There are a bunch of really good hunter-focused sites out there. For instance, Petopia is a lot of hunters’ home away from home, because its maintainer does an awe-inspiring job cataloging the appearance and statistics of every tamable creature in the game, and then sorting and presenting it all usefully. (If you want to see a lot of cool pictures of fantasy animals, go browse the galleries.)

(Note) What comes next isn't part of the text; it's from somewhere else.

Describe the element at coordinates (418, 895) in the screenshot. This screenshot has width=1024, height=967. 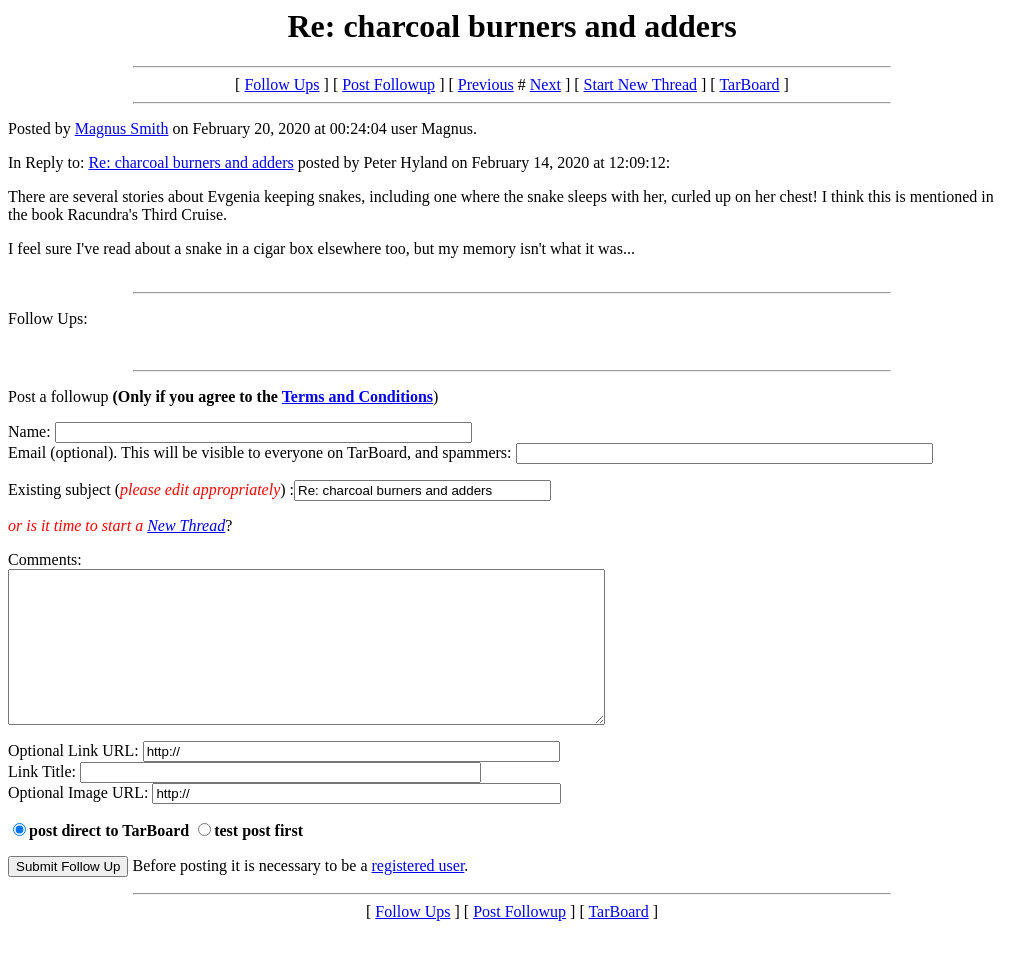 I see `registered user` at that location.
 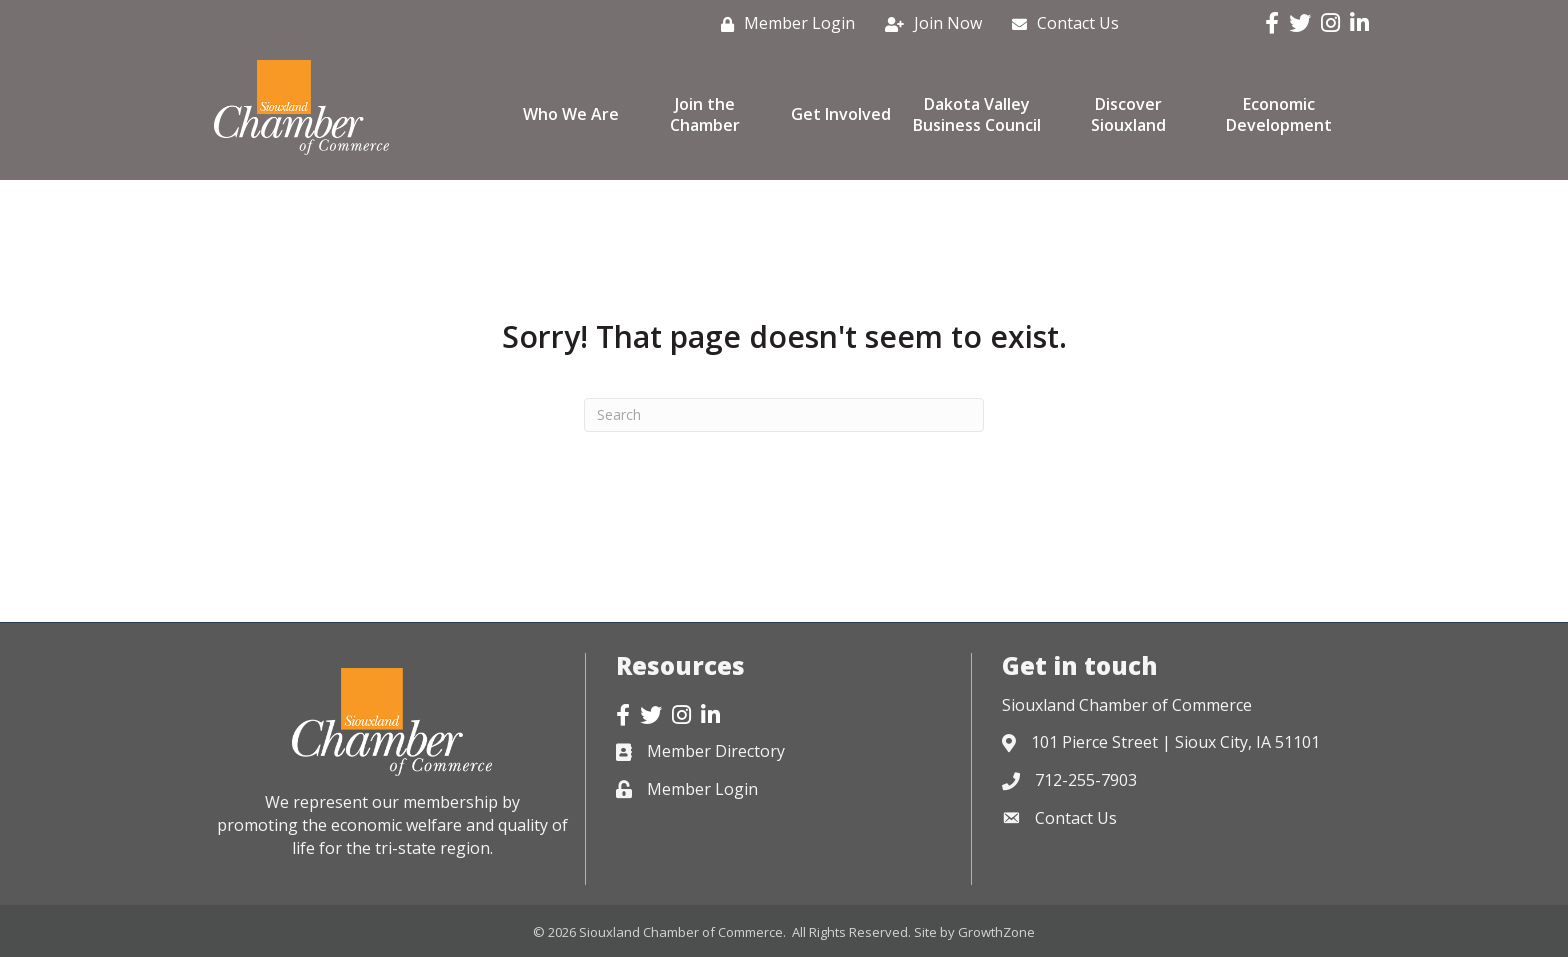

Big Red Kitty stands out from the herd, partly by being a great deal of fun. The guy’s a smart-aleck, basically, and he does it really well. He does home-grown ads, like the one for which blog readers were invited to record themselves saying in the voice of anything that fits in the game, “Can I have five gold?” The resulting ad had the sounds of Big Red Kitty thrusting his way through a veritable crowd of beggars in Ironforge, finally ranting at them that if they want to make money, they should check out the advertisers on his blog. It was genuinely funny and fresh. Lots of people aim for funny and don’t hit it, but (for me, at least) BRK captures the note of entertaining exasperation really well, really consistently.
He’s also great at sorting through masses of information and presenting the important parts. The explanation of shot rotations in episode 2, for instance, improved my game this week. I’d gotten the basic idea that since different special shots have different cooldown rates, there is an art and craft to doing them in a particular order for different situations, but I’d never gotten a calm hand-holding sort of exposition on the details. Now I got it, and I’m doing more damage with less fuss. Other points of his have also been good for my game. I want more! More!
(His set of videos showing newly tamable pets in the current beta test is also funny and informative. He’s got overlays showing each critter’s special attack, and entertaining commentary as new beasts tear up old challenges.)
I’ve gone on at length about this one podcast, I realize, but I want to generalize while I’m at it. This kind of well-focused podcast is a great gift of the net. This is the sort of coverage I’d like to have for all all my interests, reallysomeone who loves what they’re doing, and is helping others to succeed at it and love it, too.
How I WoW
by Patrick Beja and Shawn Coons
How I WoW is the longest podcast I’m listening to at the moment. Episodes come out every few weeks and range from a bit over an hour to upwards of two. But they’re worth it. Each episode is an extended conversation with an interesting person who plays WoW, about the role of WoW in their life, related hobbies, amusing reflections on days of yore, and all kinds of stuff springing out of that foundation. The time is important, because it allows for the subjects (and the interviews!) to really settle in and warm to the topic, and to go on those fascinating digressions that mean a lot but don’t fit into a shorter format.
The range of subjects is pretty broad. So far they’ve all had some prior connection to the interviewers, but, duh. Patrick and Shawn are part of the crew who do the very successful podcast The Instance, which I’ve reviewed favorably before, and are prominent in the WoW blogging scene, as well as being active players in a big guild with ties to other big guilds.
My personal favorite so far is episode 7, in which pro baseball player and lifelong fan of wargaming and computer gaming Curt Schilling rambles in his delightful way. No sarcasm there, eitherSchilling is aware of his good fortune, happy with his position in life, comfortable with himself, very sincerely not hung up on his own ego, and full of interesting insights that apply to people whose lives are very different from his own, too. I think I’ve learned something from every interview I’ve heard or read from him and this one is no exception. But I’ve enjoyed each of the others, too. The hosts are willing to talk about what they’re learning about interviewing, and while they fumble it sometimes, they keep things moving along with good questions and useful follow-ups.
I really, really love shows that let me feel like I’m spending time in good company. Just as I’d like to see more quality focused shows like Big Red Kitty, I’d like to see more of these “let’s get interesting people and turn ’em loose” shows, too. I wouldn’t want a lot of two-hour podcasts, but there’s sure a place for some.